• TASK REQUIREMENTS
For this exercise, retype every record below exactly and keep the pictures out.

• MATERIAL SUPPLIED
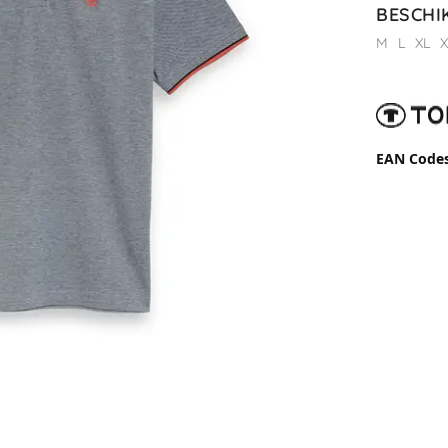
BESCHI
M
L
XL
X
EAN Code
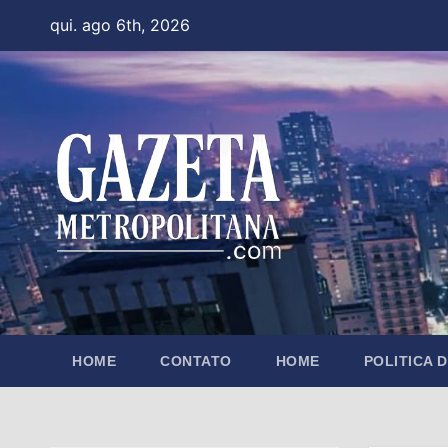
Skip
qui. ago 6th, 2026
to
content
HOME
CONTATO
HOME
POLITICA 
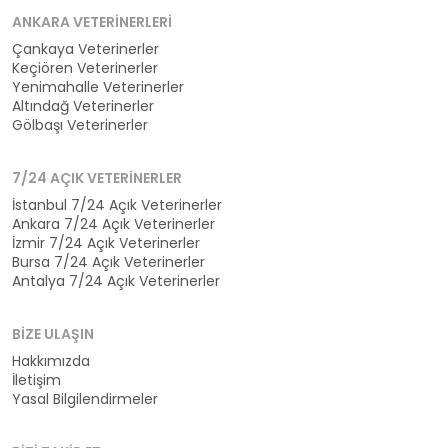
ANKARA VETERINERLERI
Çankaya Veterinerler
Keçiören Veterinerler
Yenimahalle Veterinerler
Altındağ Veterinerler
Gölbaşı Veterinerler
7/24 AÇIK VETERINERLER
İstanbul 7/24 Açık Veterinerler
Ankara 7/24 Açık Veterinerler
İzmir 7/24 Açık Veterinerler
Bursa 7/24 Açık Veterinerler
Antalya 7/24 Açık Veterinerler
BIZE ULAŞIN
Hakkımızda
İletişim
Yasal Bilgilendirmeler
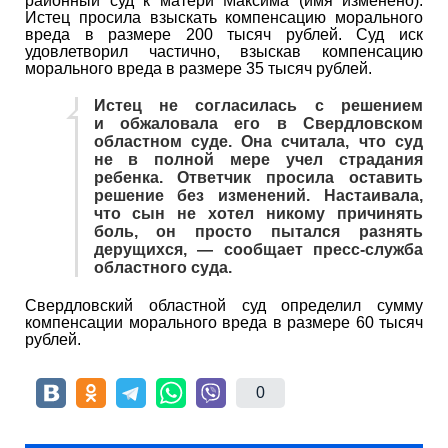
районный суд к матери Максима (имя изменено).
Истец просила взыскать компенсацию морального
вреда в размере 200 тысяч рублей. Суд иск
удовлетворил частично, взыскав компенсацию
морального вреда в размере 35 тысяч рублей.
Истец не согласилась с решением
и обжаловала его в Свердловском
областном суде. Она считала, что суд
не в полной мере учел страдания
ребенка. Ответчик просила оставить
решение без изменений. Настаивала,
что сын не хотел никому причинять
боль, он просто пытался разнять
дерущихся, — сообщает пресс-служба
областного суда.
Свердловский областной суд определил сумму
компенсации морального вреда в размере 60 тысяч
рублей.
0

• TASK OUTPUT
BESCHI
M
L
XL
X
EAN Code
Skip
qui. ago 6th, 2026
to
content
HOME
CONTATO
HOME
POLITICA 
ANKARA VETERINERLERI
Çankaya Veterinerler
Keçiören Veterinerler
Yenimahalle Veterinerler
Altındağ Veterinerler
Gölbaşı Veterinerler
7/24 AÇIK VETERINERLER
İstanbul 7/24 Açık Veterinerler
Ankara 7/24 Açık Veterinerler
İzmir 7/24 Açık Veterinerler
Bursa 7/24 Açık Veterinerler
Antalya 7/24 Açık Veterinerler
BIZE ULAŞIN
Hakkımızda
İletişim
Yasal Bilgilendirmeler
районный суд к матери Максима (имя изменено).
Истец просила взыскать компенсацию морального
вреда в размере 200 тысяч рублей. Суд иск
удовлетворил частично, взыскав компенсацию
морального вреда в размере 35 тысяч рублей.
Истец не согласилась с решением
и обжаловала его в Свердловском
областном суде. Она считала, что суд
не в полной мере учел страдания
ребенка. Ответчик просила оставить
решение без изменений. Настаивала,
что сын не хотел никому причинять
боль, он просто пытался разнять
дерущихся, — сообщает пресс-служба
областного суда.
Свердловский областной суд определил сумму
компенсации морального вреда в размере 60 тысяч
рублей.
0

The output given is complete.